My problem is very simple: I need a software which is able to give a phylogenetic distance matrix for some species for which I have the 16S rRNA sequences collected. Initially, I cannot assume that the species appear in a certain database, so I cannot use precomputed alignments.
Initially I wanted to use ClustalW for the alignment, but I read about rRNA secondary structure, and I found a paper from the SILVA team which clearly specifies "don't use software like Clustal, Mucle or similar", arguing that those aligners were only relying on the sequence data and not in the secondary structure of this rRNA (and therefore they don't perform very well). I found a very nice tool, which has been discussed in this page called ssu-align (which uses that secondary strcture). It is made by the people at the Eddy lab (those who made HMMer), and it is pretty fast. After using ssu-align (and masking the alignment), three alignment files are produced, one for (possibly) bacterial sequences, archaeal sequences and other for eukaryot sequences (in my dataset I have sequences from all the three domains).
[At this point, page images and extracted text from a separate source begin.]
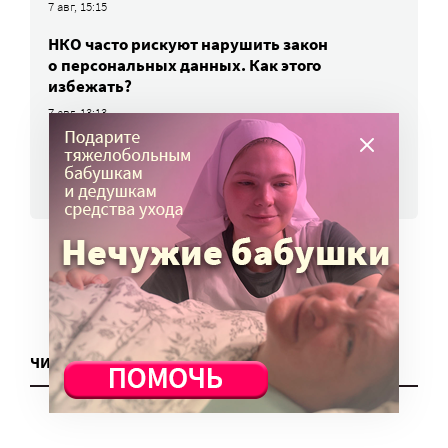
7 авг, 15:15
НКО часто рискуют нарушить закон
о персональных данных. Как этого
избежать?
7 авг, 13:13
ВСЕ НОВОСТИ
ЧИТАТЬ ЕЩЕ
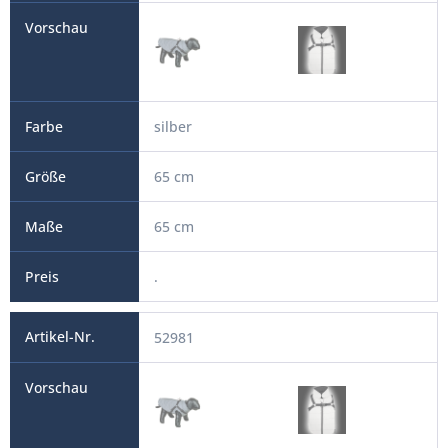
silber
65 cm
65 cm
.
52981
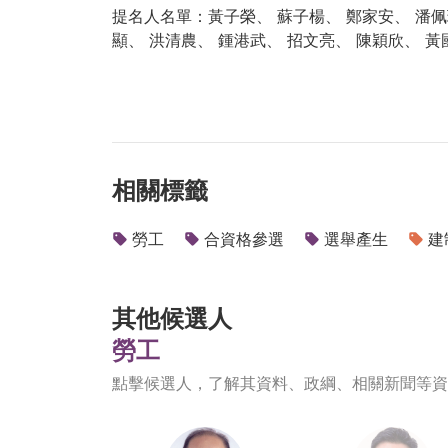
提名人名單：黃子榮、 蘇子楊、 鄭家安、 潘佩
顯、 洪清農、 鍾港武、 招文亮、 陳穎欣、 黃
相關標籤
勞工
合資格參選
選舉產生
建
其他候選人
勞工
點擊候選人，了解其資料、政綱、相關新聞等資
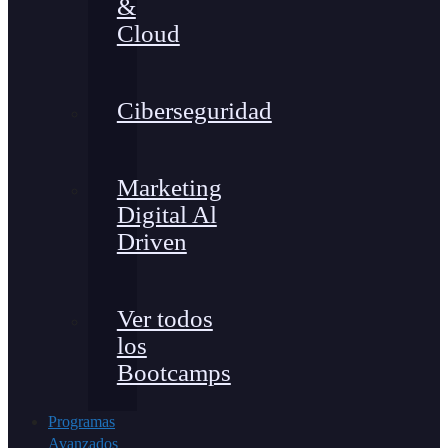
&
Cloud
Ciberseguridad
Marketing
Digital Al
Driven
Ver todos
los
Bootcamps
Programas
Avanzados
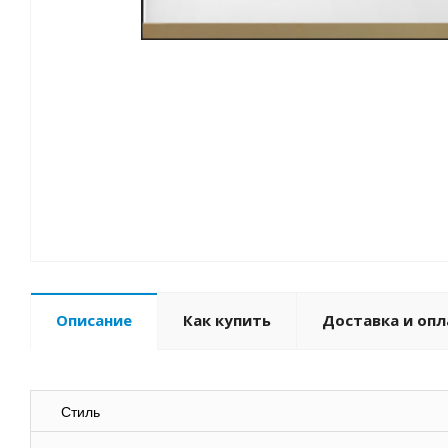
Описание
Как купить
Доставка и опл
Стиль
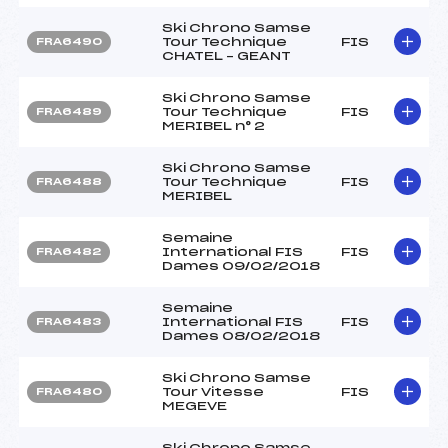
Ski Chrono Samse
Tour Technique
FIS
FRA6490
CHATEL – GEANT
Ski Chrono Samse
Tour Technique
FIS
FRA6489
MERIBEL n° 2
Ski Chrono Samse
Tour Technique
FIS
FRA6488
MERIBEL
Semaine
International FIS
FIS
FRA6482
Dames 09/02/2018
Semaine
International FIS
FIS
FRA6483
Dames 08/02/2018
Ski Chrono Samse
Tour Vitesse
FIS
FRA6480
MEGEVE
Ski Chrono Samse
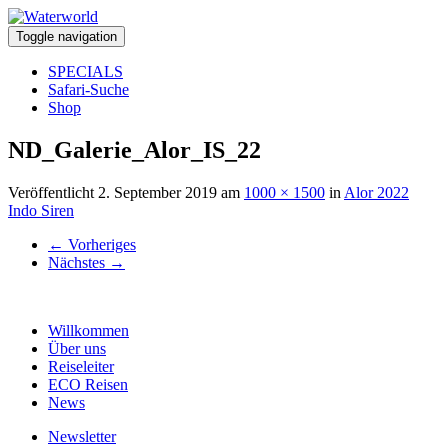
Toggle navigation
SPECIALS
Safari-Suche
Shop
ND_Galerie_Alor_IS_22
Veröffentlicht
2. September 2019
am
1000 × 1500
in
Alor 2022
Indo Siren
←
Vorheriges
Nächstes
→
Willkommen
Über uns
Reiseleiter
ECO Reisen
News
Newsletter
My problem here is the combination of the three alignments to be able to compute the phylogenetic distance among all the species:
- Does it makes sense to combine them in a single alignment? If it does, what would be the proper way to do this? In the documentation of ssu-align seems that the program ssu-merge was designed to do this, but I obtain an error.
- If the tool I've choosen is not suitable for this task, would you please recommend another option (preferably a free software tool, and not a web server).
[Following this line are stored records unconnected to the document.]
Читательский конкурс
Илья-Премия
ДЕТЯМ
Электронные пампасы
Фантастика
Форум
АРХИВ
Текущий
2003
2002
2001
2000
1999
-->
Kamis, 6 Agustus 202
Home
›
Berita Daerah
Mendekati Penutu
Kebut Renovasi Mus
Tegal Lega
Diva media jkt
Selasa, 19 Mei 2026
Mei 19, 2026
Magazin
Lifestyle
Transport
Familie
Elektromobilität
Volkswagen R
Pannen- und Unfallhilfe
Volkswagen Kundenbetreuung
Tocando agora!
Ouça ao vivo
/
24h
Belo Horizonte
- I assumed that you need a single multiple alignment file to infer phylogenetic distance, but maybe this is not true. Is it possible to get the distance matrix having three alignment files instead of just one?
- Obviously, if someone can propose another methodology or comment for my pipeline starting with just rRNA sequences, I would really appreciate it.
Note that I don't need to have a perfect distance estimation, I just need a rough estimation which, in a way, resembles the reality (but which could be accepted by a reviewer :) ).